The turn-based strategy game Civilization VII emphasizes chaotic transition periods when latent challenges all emerge at once.
Unhappiness is a dreaded condition in the Civilization game series. Unhappy citizens stop working, stop researching scientific pursuits and, worst of all, start rioting.
In the new Sid Meier’s Civilization VII, which introduces three historical ages and a mounting series of crises during the transitions between them, my ancient Babylonian empire was running smoothly and expanding with ease. Then, suddenly, things struggled to feel cohesive. The game declared that my empire had fractured “as once-loyal settlements seek their own path forward.”
The unhappiness in my cities and towns grew so severe that several outlying settlements began trashing their districts and looking to outside civilizations for support. While I worked at putting out fires started by rioters, my neighbor Napoleon swooped in and quickly conquered one of my towns. This started a territorial war that only deepened the unhappiness of my population. Soon, half my towns were in revolt.
While following your chosen civilization’s path in Civilization VII, from the rough-hewed settlements of the past to the glistening megalopolises of the future, you move through ages that transform not just your technologies, government and civic policies, but also the broader identity of your civilization itself.
With its precipitous rises and falls, Civilization VII, which will be released on Tuesday for PCs, Macs and consoles, is a departure for the series. Although past iterations have had revolts, diplomatic incidents and civic upset, they tend to feel less closely connected to the ways that historical forces can boil over into crisis and conflict.
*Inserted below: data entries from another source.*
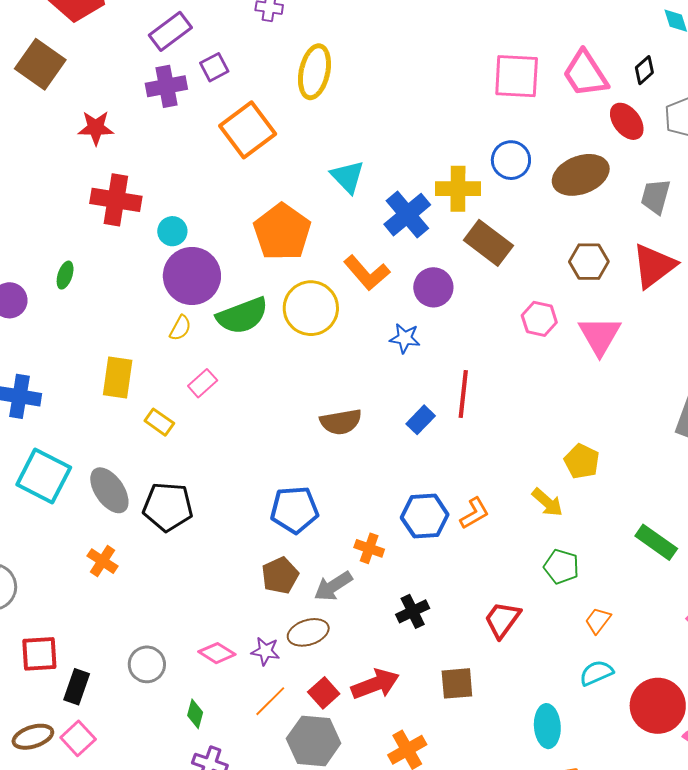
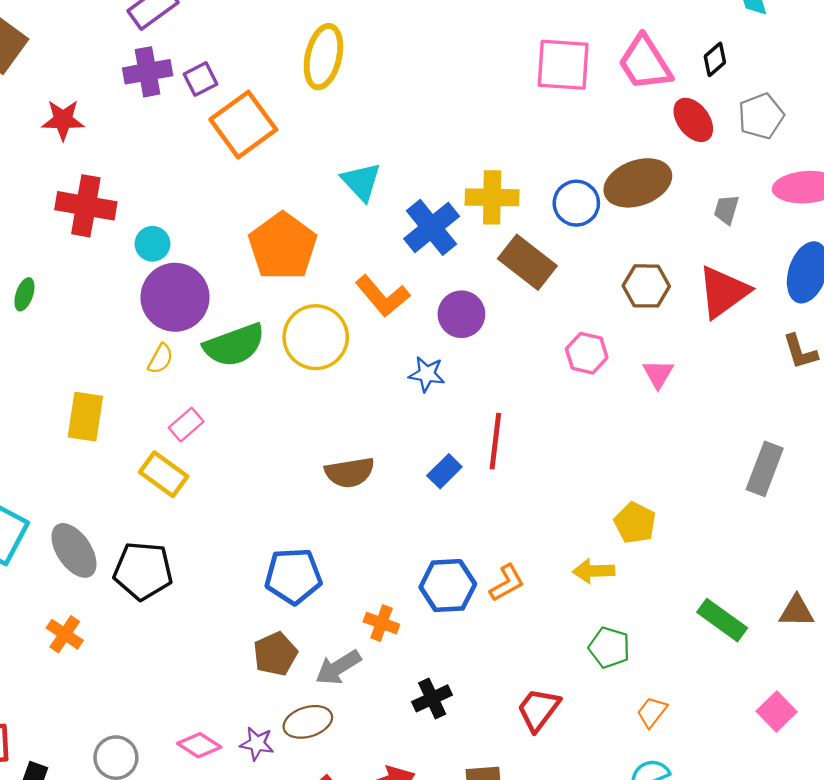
purple square: (214, 67) -> (200, 79), moved
blue circle: (511, 160) -> (576, 203), moved
gray trapezoid: (656, 196) -> (726, 210), size x0.7
pink triangle: (600, 336) -> (658, 374), size x0.6
yellow rectangle: (159, 422) -> (164, 474), moved, size x1.4
yellow arrow: (547, 502) -> (594, 571), turned 136

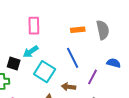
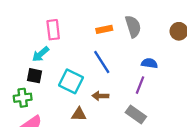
cyan arrow: (31, 52) -> (40, 54), moved
purple line: (93, 77) -> (140, 85), moved

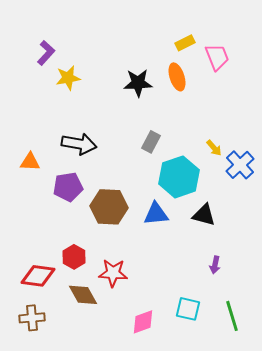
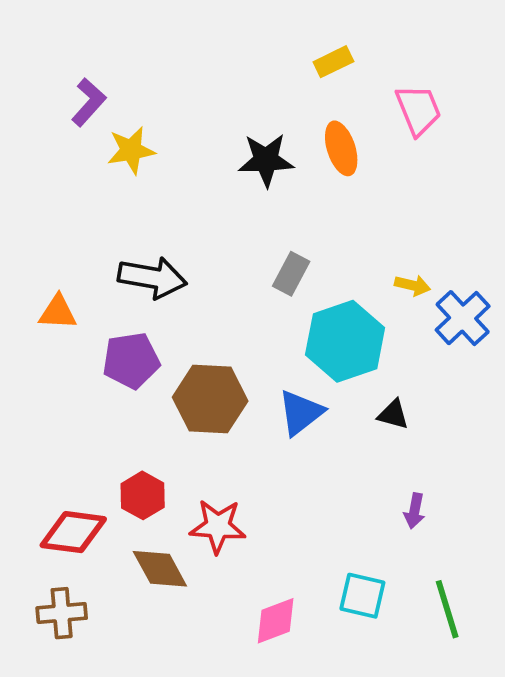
yellow rectangle: (185, 43) -> (333, 62), moved
yellow arrow: (214, 148) -> (413, 285), turned -36
blue triangle: (156, 214) -> (301, 413), turned -32
black triangle: (204, 215) -> (393, 414), size x0.7

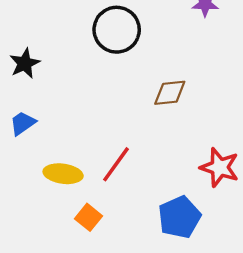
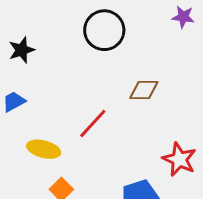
red line: (116, 164) -> (93, 123), moved

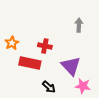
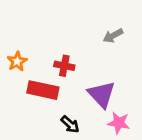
gray arrow: (79, 25) -> (113, 36), turned -120

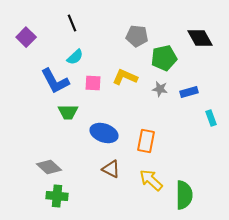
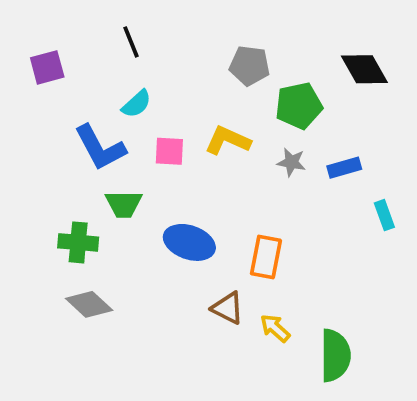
purple square: (26, 37) -> (47, 67), turned 30
brown triangle: (111, 169) -> (228, 308), moved
yellow arrow: (151, 180) -> (275, 328), size x0.7
green cross: (57, 196) -> (78, 242), moved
The violent and chaotic cuts here accurately reflect a world history where many things can happen all at once and often with surprising swiftness. History doesn’t always move forward in the routine, turn-based lock step of the 4X genre (explore, expand, exploit, exterminate) that Civilization popularized. More often, root causes like financial instability, cultural changes and oppressive hierarchies stay below the surface until emerging in a cacophony of war, revolution and natural-disaster-fueled chaos.